Prof. Dr. Edeltraud Günther, Dipl.-Finanzwirt Karl-Heinz Günther
Leitsatz
Bei Haftungsinanspruchnahme eines GmbH-Geschäftsführers ist die Anwendung der verlängerten Festsetzungsfrist unzulässig.
Sachverhalt
Im Urteilsfall handelte es sich um den Geschäftsführer einer GmbH, der wegen rückständiger Umsatzsteuer nach §§ 34, 69 AO (Haftung des gesetzlichen Vertreters) in Haftung genommen wurde.

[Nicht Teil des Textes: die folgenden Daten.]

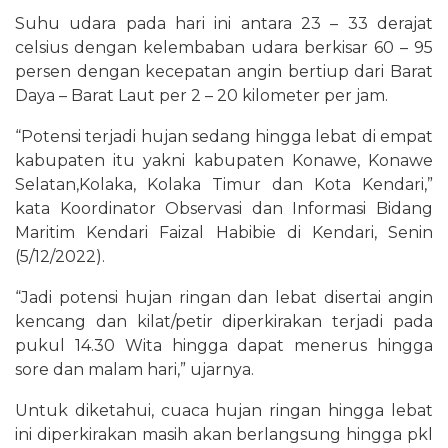
Suhu udara pada hari ini antara 23 – 33 derajat
celsius dengan kelembaban udara berkisar 60 – 95
persen dengan kecepatan angin bertiup dari Barat
Daya – Barat Laut per 2 – 20 kilometer per jam.
“Potensi terjadi hujan sedang hingga lebat di empat
kabupaten itu yakni kabupaten Konawe, Konawe
Selatan,Kolaka, Kolaka Timur dan Kota Kendari,”
kata Koordinator Observasi dan Informasi Bidang
Maritim Kendari Faizal Habibie di Kendari, Senin
(5/12/2022).
“Jadi potensi hujan ringan dan lebat disertai angin
kencang dan kilat/petir diperkirakan terjadi pada
pukul 14.30 Wita hingga dapat menerus hingga
sore dan malam hari,” ujarnya.
Untuk diketahui, cuaca hujan ringan hingga lebat
ini diperkirakan masih akan berlangsung hingga pkl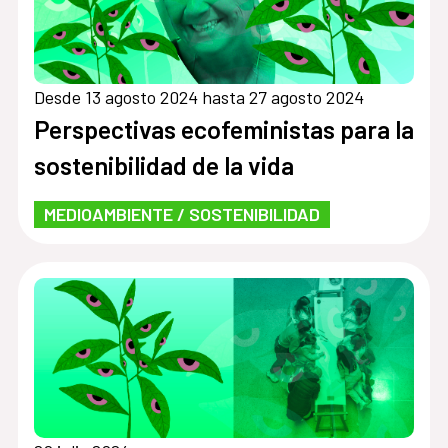
Desde 13 agosto 2024 hasta 27 agosto 2024
Perspectivas ecofeministas para la
sostenibilidad de la vida
MEDIOAMBIENTE / SOSTENIBILIDAD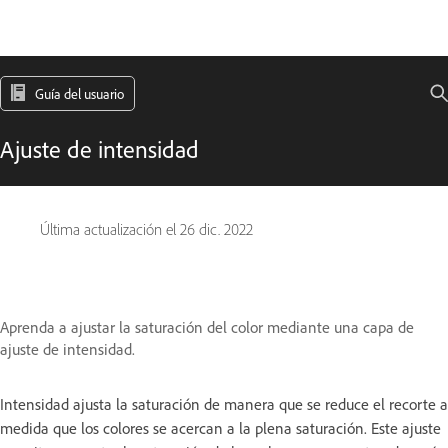
Guía del usuario
Ajuste de intensidad
Última actualización el
26 dic. 2022
Aprenda a ajustar la saturación del color mediante una capa de
ajuste de intensidad.
Intensidad ajusta la saturación de manera que se reduce el recorte a
medida que los colores se acercan a la plena saturación. Este ajuste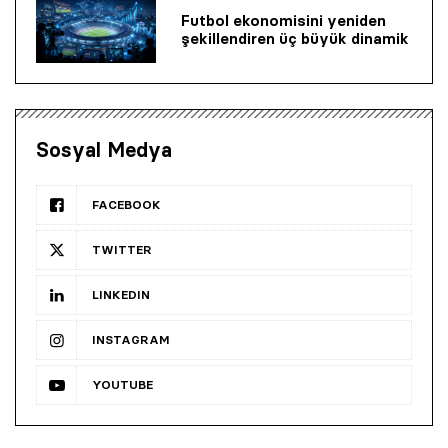
Futbol ekonomisini yeniden
şekillendiren üç büyük dinamik
Sosyal Medya
FACEBOOK
TWITTER
LINKEDIN
INSTAGRAM
YOUTUBE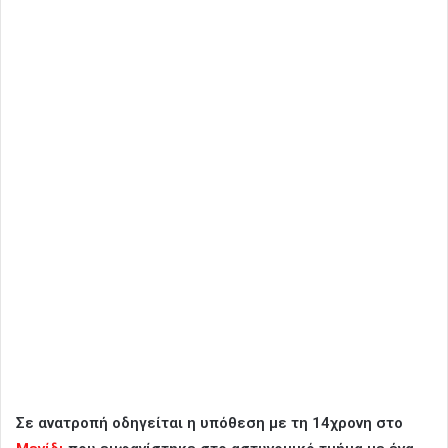
Σε ανατροπή οδηγείται η υπόθεση με τη 14χρονη στο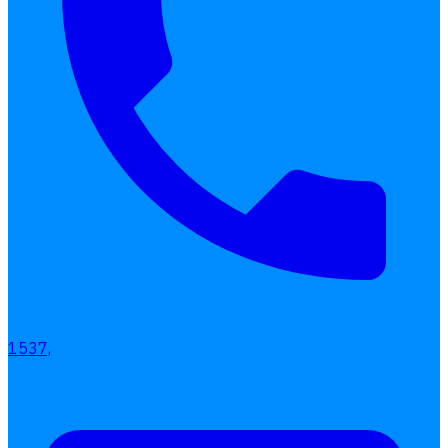
Interested Blog
โปรแกรมบริหารงานบุคคล
การคิดเงินเดือน
เอกสารออนไลน์
ลางาน
1537,
โอที
เบี้ยขยัน
แบบฟอร์มประเมินพนักงาน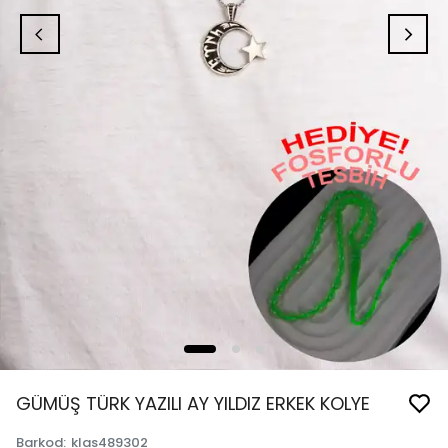
GÜMÜŞ TÜRK YAZILI AY YILDIZ ERKEK KOLYE
Barkod
:
klas489302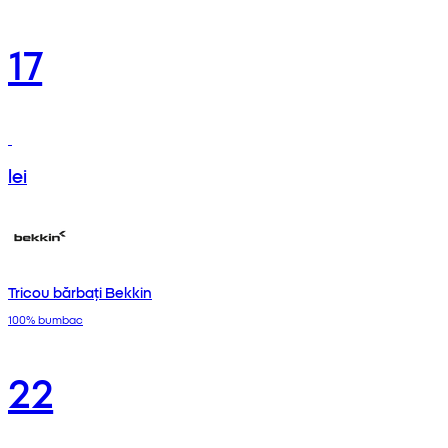
17
lei
Tricou bărbați Bekkin
100% bumbac
22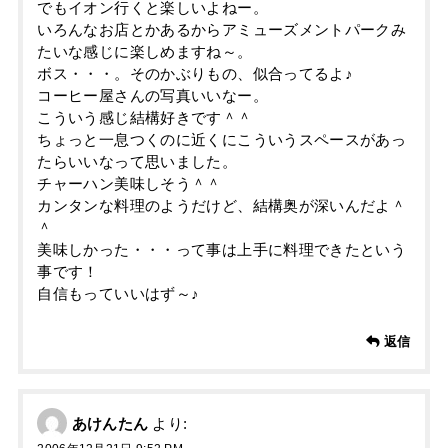
でもイオン行くと楽しいよねー。
いろんなお店とかあるからアミューズメントパークみ
たいな感じに楽しめますね～。
ボス・・・。そのかぶりもの、似合ってるよ♪
コーヒー屋さんの写真いいなー。
こういう感じ結構好きです＾＾
ちょっと一息つくのに近くにこういうスペースがあっ
たらいいなって思いました。
チャーハン美味しそう＾＾
カンタンな料理のようだけど、結構奥が深いんだよ＾
＾
美味しかった・・・って事は上手に料理できたという
事です！
自信もっていいはず～♪
返信
あけんたん
より: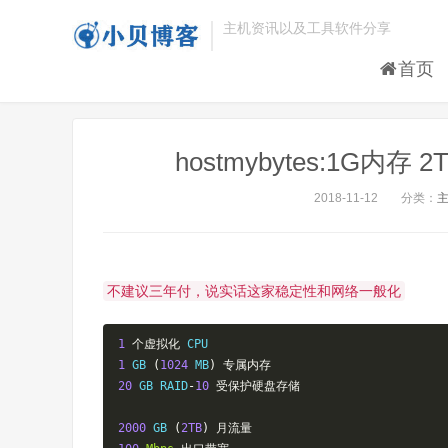
主机资讯以及工具软件分享
首页
hostmybytes:1G内
2018-11-12
分类：
不建议三年付，说实话这家稳定性和网络一般化
1
个虚拟化
1
 GB 
(
1024
 MB
)
专属内存
20
 GB RAID
-
10
受保护硬盘存储
2000
 GB 
(
2TB
)
月流量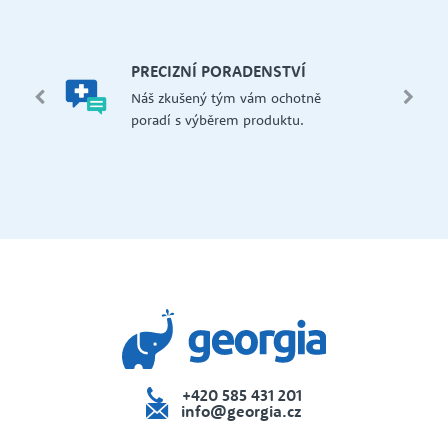
let.
mi,
Š
PRECIZNÍ PORADENSTVÍ
Má
edení
Náš zkušený tým vám ochotně
př
 i na
poradí s výběrem produktu.
če
dejna
+420 585 431 201
info@georgia.cz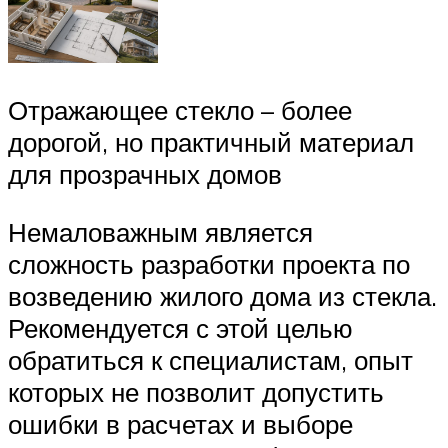
Отражающее стекло – более
дорогой, но практичный материал
для прозрачных домов
Немаловажным является
сложность разработки проекта по
возведению жилого дома из стекла.
Рекомендуется с этой целью
обратиться к специалистам, опыт
которых не позволит допустить
ошибки в расчетах и выборе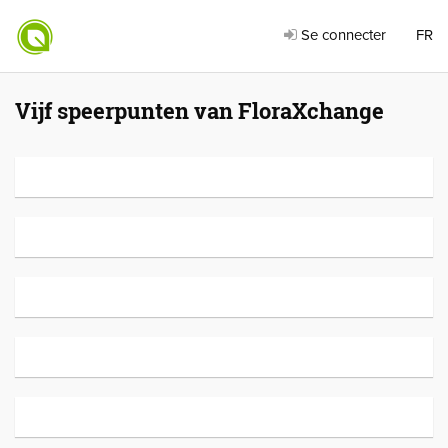
Se connecter
FR
Vijf speerpunten van FloraXchange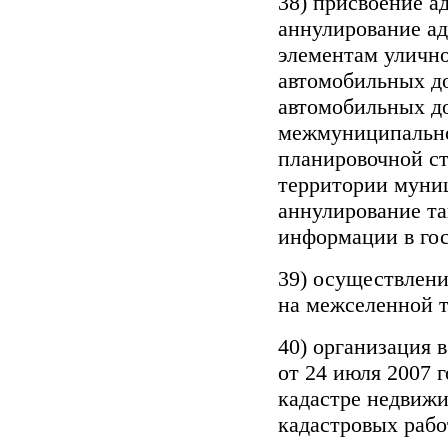
38) присвоение а
аннулирование ад
элементам улично
автомобильных до
автомобильных до
межмуниципально
планировочной с
территории муниц
аннулирование т
информации в гос
39) осуществлени
на межселенной 
40) организация 
от 24 июля 2007 
кадастре недвиж
кадастровых рабо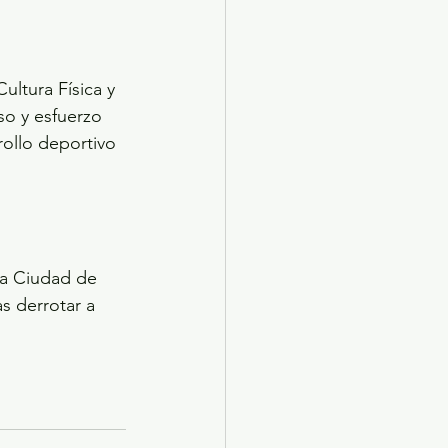
ltura Física y 
so y esfuerzo 
rollo deportivo 
a Ciudad de 
s derrotar a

Das Finanzamt kam zeitlich nur zur Haftungsinanspruchnahme, weil es von einer 5-jährigen Festsetzungsfrist wegen leichtfertiger Steuerverkürzung ausging. Der betroffene Geschäftsführer verwies dagegen auf § 191 Abs. 3 Satz 2 AO und vertrat die Auffassung, dass die 5-jährige Festsetzungsfrist nur bei Anwendung einer Haftung nach § 70 AO (Haftung des Vertretenen) greifen würde.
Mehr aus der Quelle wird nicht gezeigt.